*** Opening Records for the task ***
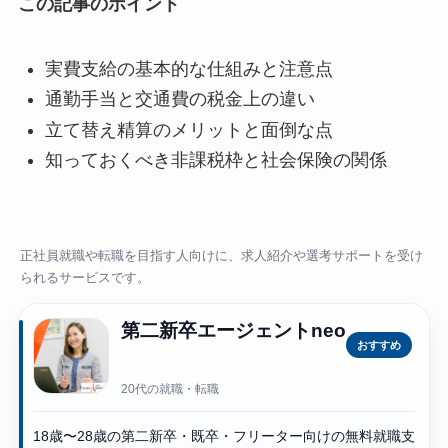
この記事のポイント
実費支給の基本的な仕組みと注意点
通勤手当と交通費の税金上の違い
立て替え精算のメリットと面倒な点
知っておくべき非課税枠と社会保険の関係
正社員就職や転職を目指す人向けに、求人紹介や選考サポートを受け
られるサービスです。
第二新卒エージェントneo
おすすめ
20代の就職・転職
18歳〜28歳の第二新卒・既卒・フリーター向けの無料就職支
*** Closing Records for the task ***
Exercise: Beginning with the line that contains "実費支給の基本的な仕組みと注意点", quote each line exactly through the last line of the entries above, and nothing beyond them.

Reply:
実費支給の基本的な仕組みと注意点
通勤手当と交通費の税金上の違い
立て替え精算のメリットと面倒な点
知っておくべき非課税枠と社会保険の関係
正社員就職や転職を目指す人向けに、求人紹介や選考サポートを受け
られるサービスです。
第二新卒エージェントneo
おすすめ
20代の就職・転職
18歳〜28歳の第二新卒・既卒・フリーター向けの無料就職支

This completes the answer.